How was it that, in 2012, the maternal mortality rate in Texas reached a shocking 148 deaths—double the level from two years previously? That was the question many were asking in 2016, thanks to a study that purported to show just that.
The study’s authors found the spike puzzling, particularly as the state’s rate of deaths associated with pregnancy and childbirth went down again after 2012. And now we know why: the figures were simply wrong.
A new study, published in Obstetrics & Gynecology (like the last study), used different techniques, as well as record reviews, to re-evaluate maternal deaths in Texas in 2012. It found that just 56 of those 148 reported deaths could be confirmed as pregnancy or birth-related.
How did this happen? It was mostly down to hospitals incorrectly coding deaths.
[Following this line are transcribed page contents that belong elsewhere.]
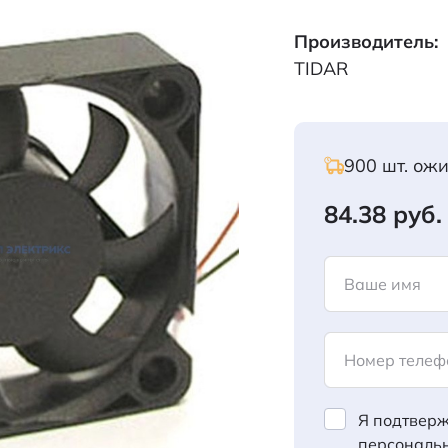
Производитель:
TIDAR
900 шт. ож
84.38 руб.
Ваше имя
Номер телеф
Я подтверж
персональ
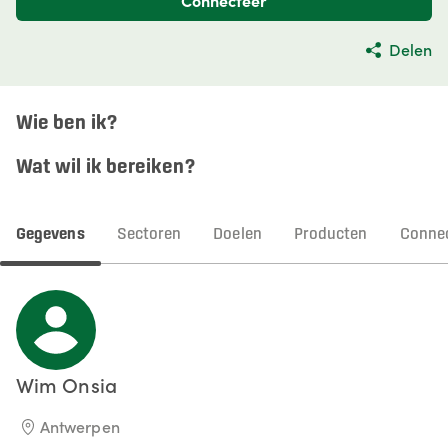
Connecteer
Delen
Wie ben ik?
Wat wil ik bereiken?
Gegevens
Sectoren
Doelen
Producten
Connec
Wim
Onsia
Antwerpen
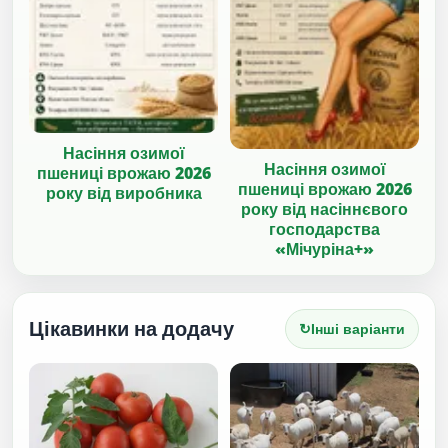
Насіння озимої
Насіння озимої
пшениці врожаю 2026
пшениці врожаю 2026
року від виробника
року від насіннєвого
господарства
«Мічуріна+»
Цікавинки на додачу
↻
Інші варіанти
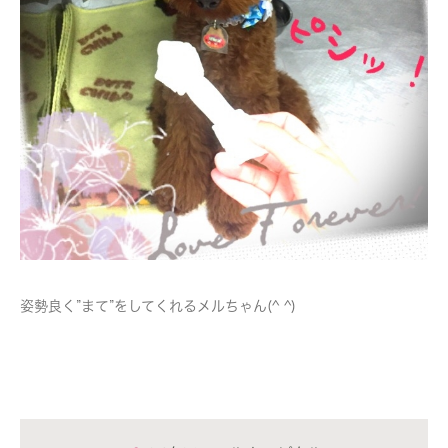
姿勢良く”まて”をしてくれるメルちゃん(^ ^)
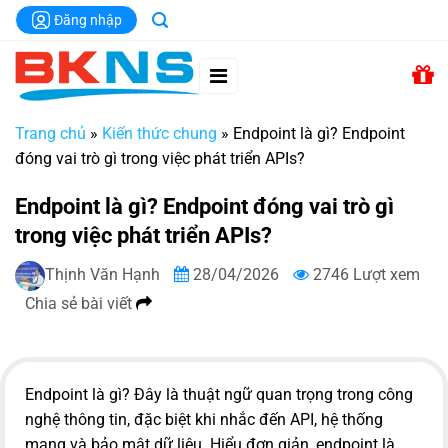
Chuyển
Đăng nhập
đến
nội
dung
Trang chủ
»
Kiến thức chung
»
Endpoint là gì? Endpoint
đóng vai trò gì trong việc phát triển APIs?
Endpoint là gì? Endpoint đóng vai trò gì
trong việc phát triển APIs?
Thịnh Văn Hạnh
28/04/2026
2746 Lượt xem
Chia sẻ bài viết
Endpoint là gì? Đây là thuật ngữ quan trọng trong công
nghệ thông tin, đặc biệt khi nhắc đến API, hệ thống
mạng và bảo mật dữ liệu. Hiểu đơn giản, endpoint là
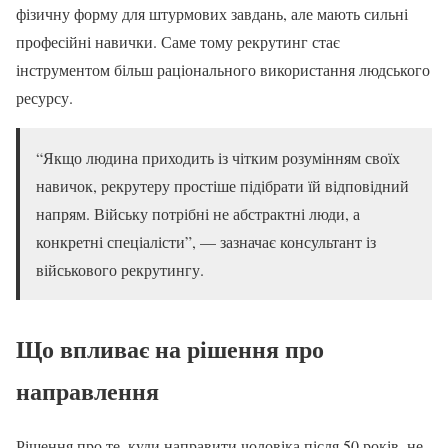
фізичну форму для штурмових завдань, але мають сильні
професійні навички. Саме тому рекрутинг стає
інструментом більш раціонального використання людського
ресурсу.
“Якщо людина приходить із чітким розумінням своїх
навичок, рекрутеру простіше підібрати їй відповідний
напрям. Війську потрібні не абстрактні люди, а
конкретні спеціалісти”, — зазначає консультант із
військового рекрутингу.
Що впливає на рішення про
направлення
Рішення про те, куди направити чоловіка після 50 років, не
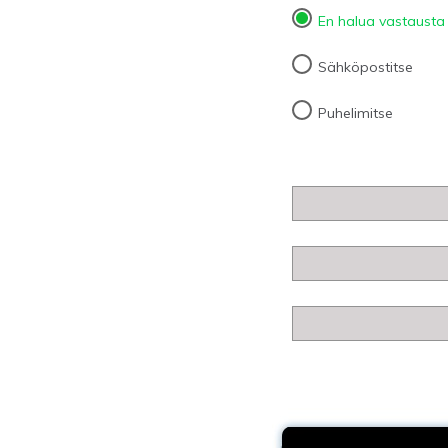
En halua vastausta
Sähköpostitse
Puhelimitse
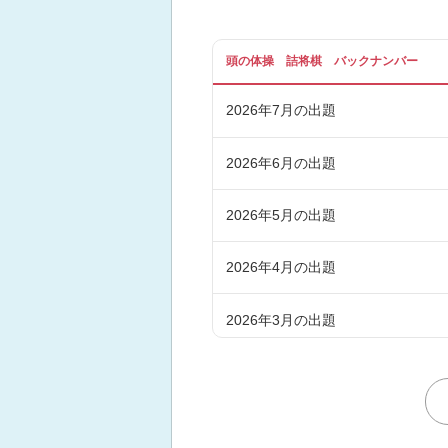
頭の体操 詰将棋 バックナンバー
2026年7月の出題
2026年6月の出題
2026年5月の出題
2026年4月の出題
2026年3月の出題
2026年2月の出題
2026年1月の出題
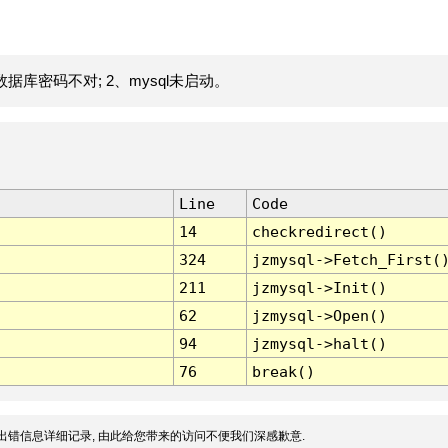
据库密码不对; 2、mysql未启动。
Line
Code
14
checkredirect()
324
jzmysql->Fetch_First(
211
jzmysql->Init()
62
jzmysql->Open()
94
jzmysql->halt()
76
break()
出错信息详细记录, 由此给您带来的访问不便我们深感歉意.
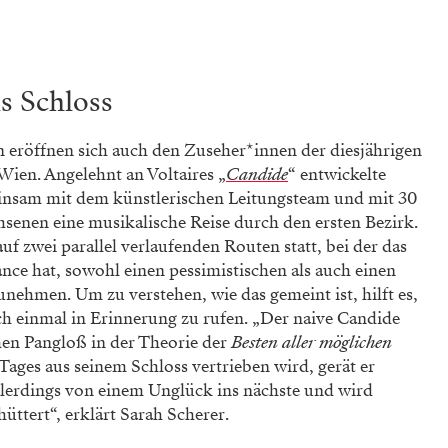
s Schloss
en eröffnen sich auch den Zuseher*innen der diesjährigen
Wien. Angelehnt an Voltaires „
Candide
“ entwickelte
insam mit dem künstlerischen Leitungsteam und mit 30
senen eine musikalische Reise durch den ersten Bezirk.
auf zwei parallel verlaufenden Routen statt, bei der das
nce hat, sowohl einen pessimistischen als auch einen
nehmen. Um zu verstehen, wie das gemeint ist, hilft es,
och einmal in Erinnerung zu rufen. „Der naive Candide
en Pangloß in der Theorie der
Besten aller möglichen
s Tages aus seinem Schloss vertrieben wird, gerät er
allerdings von einem Unglück ins nächste und wird
üttert“, erklärt Sarah Scherer.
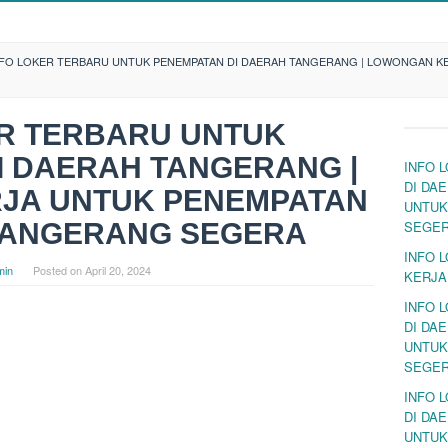
NFO LOKER TERBARU UNTUK PENEMPATAN DI DAERAH TANGERANG | LOWONGAN K
ER TERBARU UNTUK
I DAERAH TANGERANG |
INFO 
DI DA
JA UNTUK PENEMPATAN
UNTUK
TANGERANG SEGERA
SEGE
INFO 
min
Posted on
April 20, 2024
KERJA
INFO 
DI DA
UNTUK
SEGE
INFO 
DI DA
UNTUK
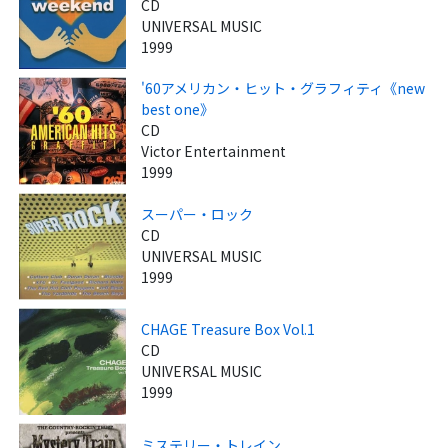
CD
UNIVERSAL MUSIC
1999
'60アメリカン・ヒット・グラフィティ《new
best one》
CD
Victor Entertainment
1999
スーパー・ロック
CD
UNIVERSAL MUSIC
1999
CHAGE Treasure Box Vol.1
CD
UNIVERSAL MUSIC
1999
ミステリー・トレイン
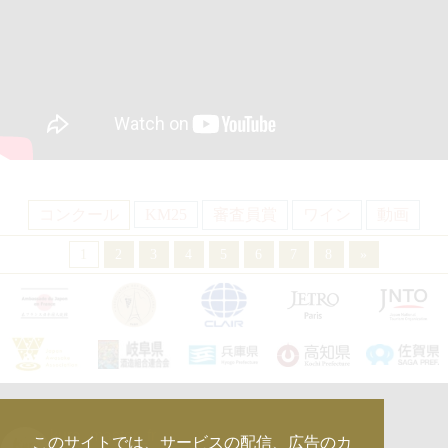
コンクール
KM25
審査員賞
ワイン
動画
1
2
3
4
5
6
7
8
»
kura_master_fr
このサイトでは、サービスの配信、広告のカ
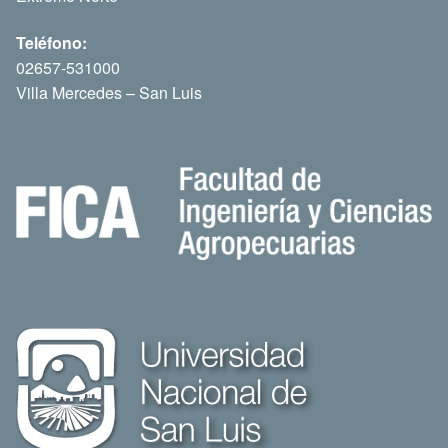
Teléfono:
02657-531000
Villa Mercedes – San Luis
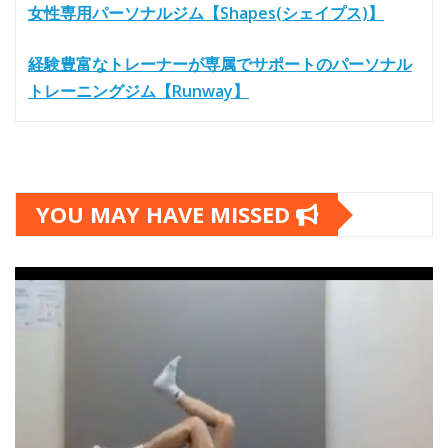
女性専用パーソナルジム【Shapes(シェイプス)】
経験豊富なトレーナーが専属でサポートのパーソナル
トレーニングジム【Runway】
YOU MAY HAVE MISSED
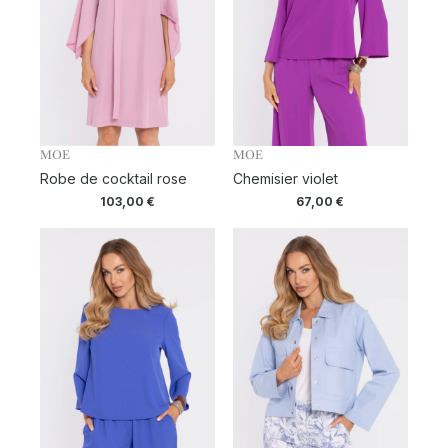
MOE
MOE
Robe de cocktail rose
Chemisier violet
103,00
€
67,00
€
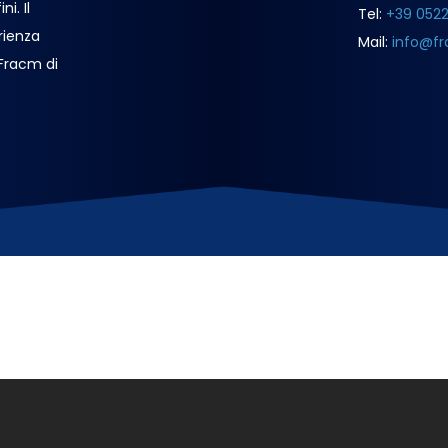
i. Il
Tel:
+39 052
rienza
Mail:
info@fr
 Fracm di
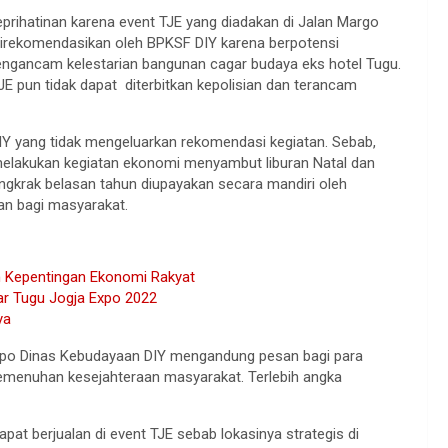
keprihatinan karena event TJE yang diadakan di Jalan Margo
direkomendasikan oleh BPKSF DIY karena berpotensi
ngancam kelestarian bangunan cagar budaya eks hotel Tugu.
 pun tidak dapat diterbitkan kepolisian dan terancam
 yang tidak mengeluarkan rekomendasi kegiatan. Sebab,
 melakukan kegiatan ekonomi menyambut liburan Natal dan
angkrak belasan tahun diupayakan secara mandiri oleh
an bagi masyarakat.
 Kepentingan Ekonomi Rakyat
ar Tugu Jogja Expo 2022
ya
opo Dinas Kebudayaan DIY mengandung pesan bagi para
emenuhan kesejahteraan masyarakat. Terlebih angka
at berjualan di event TJE sebab lokasinya strategis di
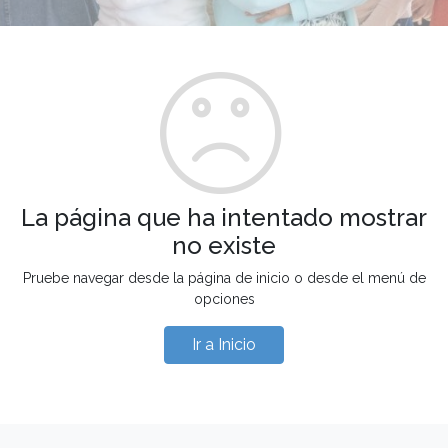
La página que ha intentado mostrar
no existe
Pruebe navegar desde la página de inicio o desde el menú de
opciones
Ir a Inicio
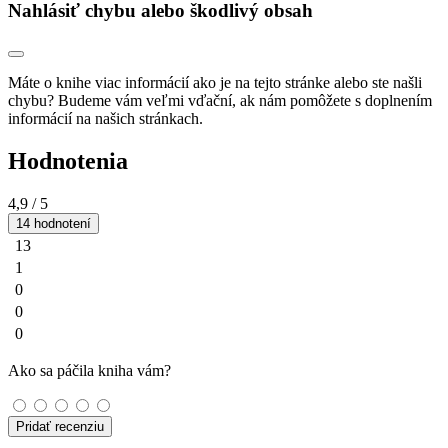
Nahlásiť chybu alebo škodlivý obsah
Máte o knihe viac informácií ako je na tejto stránke alebo ste našli
chybu? Budeme vám veľmi vďační, ak nám pomôžete s doplnením
informácií na našich stránkach.
Hodnotenia
4,9
/ 5
14 hodnotení
13
1
0
0
0
Ako sa páčila kniha vám?
Pridať recenziu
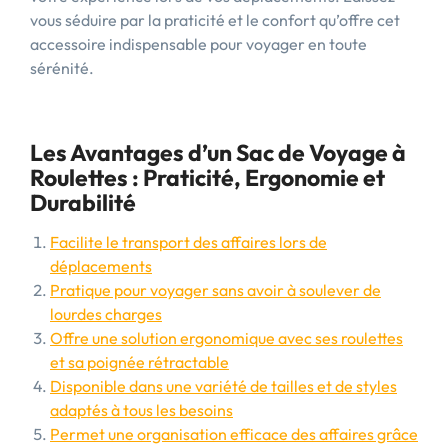
vous séduire par la praticité et le confort qu’offre cet
accessoire indispensable pour voyager en toute
sérénité.
Les Avantages d’un Sac de Voyage à
Roulettes : Praticité, Ergonomie et
Durabilité
Facilite le transport des affaires lors de
déplacements
Pratique pour voyager sans avoir à soulever de
lourdes charges
Offre une solution ergonomique avec ses roulettes
et sa poignée rétractable
Disponible dans une variété de tailles et de styles
adaptés à tous les besoins
Permet une organisation efficace des affaires grâce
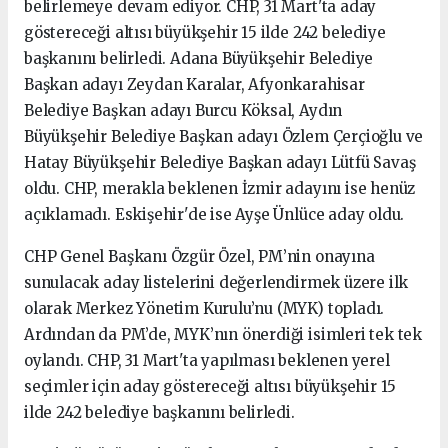
belirlemeye devam ediyor. CHP, 31 Mart'ta aday
göstereceği altısı büyükşehir 15 ilde 242 belediye
başkanını belirledi. Adana Büyükşehir Belediye
Başkan adayı Zeydan Karalar, Afyonkarahisar
Belediye Başkan adayı Burcu Köksal, Aydın
Büyükşehir Belediye Başkan adayı Özlem Çerçioğlu ve
Hatay Büyükşehir Belediye Başkan adayı Lütfü Savaş
oldu. CHP, merakla beklenen İzmir adayını ise henüz
açıklamadı. Eskişehir'de ise Ayşe Ünlüce aday oldu.
CHP Genel Başkanı Özgür Özel, PM’nin onayına
sunulacak aday listelerini değerlendirmek üzere ilk
olarak Merkez Yönetim Kurulu’nu (MYK) topladı.
Ardından da PM’de, MYK’nın önerdiği isimleri tek tek
oylandı. CHP, 31 Mart'ta yapılması beklenen yerel
seçimler için aday göstereceği altısı büyükşehir 15
ilde 242 belediye başkanını belirledi.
“Approximately half (50.3%) of obstetric-coded deaths showed no evidence of pregnancy within 42 days, and a large majority of these incorrectly indicated pregnancy at the time of death,” the new study’s authors wrote.
The moral of this story, according to the researchers, is that it’s a bad idea to rely on obstetric codes in order to count maternal deaths. The problem is, a lot of research is based on coding, meaning a lot of those numbers might be unreliable.
According to Elliott Main, the medical director of the California Maternal Quality Care Collaborative, the problem stems back to a 2003 decision by the federal government to add a new checkbox to the U.S. standard death certificate—a tick means the deceased woman was pregnant or had just given birth. This issue has previously been highlighted by NPR and ProPublica.
“What we’re finding now is that it is often checked in error, just like any other checkbox on a big form,” Main told The Washington Post. “Because pregnancy-related deaths are so uncommon, the frequency of the box being checked in error can significantly impact the maternal mortality rate reported.”